🤖 AI Summary
This work addresses critical limitations in existing memory-augmented generative systems—namely semantic drift, poor multi-agent coordination, and low fault tolerance—stemming from their reliance on external services. To overcome these issues, the authors propose an agent-native memory architecture in which a single large language model autonomously manages the organization, structuring, and retrieval of its own memory without external databases or embedding services. The approach features a hierarchical context tree grounded in a file system (Domain–Topic–Subtopic–Entry), explicit relationship and provenance tracking, adaptive knowledge lifecycle management, and a five-level progressive retrieval strategy, with all knowledge stored locally in Markdown format. Evaluated on LoCoMo, the method achieves state-of-the-art accuracy and demonstrates strong performance on LongMemEval, maintaining query latency below 100 ms.
📝 Abstract
Memory-Augmented Generation (MAG) extends large language models with external memory to support long-context reasoning, but existing approaches universally treat memory as an external service that agents call into, delegating storage to separate pipelines of chunking, embedding, and graph extraction. This architectural separation means the system that stores knowledge does not understand it, leading to semantic drift between what the agent intended to remember and what the pipeline actually captured, loss of coordination context across agents, and fragile recovery after failures.

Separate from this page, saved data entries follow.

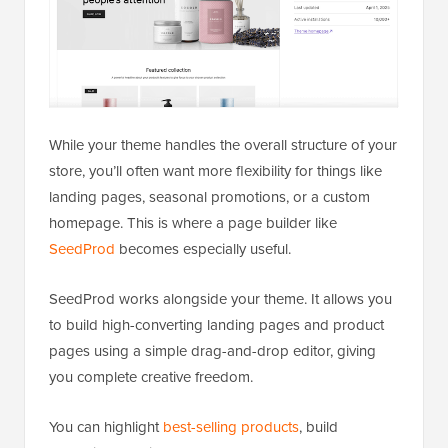
While your theme handles the overall structure of your
store, you’ll often want more flexibility for things like
landing pages, seasonal promotions, or a custom
homepage. This is where a page builder like
SeedProd
becomes especially useful.
SeedProd works alongside your theme. It allows you
to build high-converting landing pages and product
pages using a simple drag-and-drop editor, giving
you complete creative freedom.
You can highlight
best-selling products
, build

In this paper, we propose ByteRover, an agent-native memory architecture that inverts the memory pipeline: the same LLM that reasons about a task also curates, structures, and retrieves knowledge. ByteRover represents knowledge in a hierarchical Context Tree, a file-based knowledge graph organized as Domain, Topic, Subtopic, and Entry, where each entry carries explicit relations, provenance, and an Adaptive Knowledge Lifecycle (AKL) with importance scoring, maturity tiers, and recency decay. Retrieval uses a 5-tier progressive strategy that resolves most queries at sub-100 ms latency without LLM calls, escalating to agentic reasoning only for novel questions. Experiments on LoCoMo and LongMemEval demonstrate that ByteRover achieves state-of-the-art accuracy on LoCoMo and competitive results on LongMemEval while requiring zero external infrastructure, no vector database, no graph database, no embedding service, with all knowledge stored as human-readable markdown files on the local filesystem.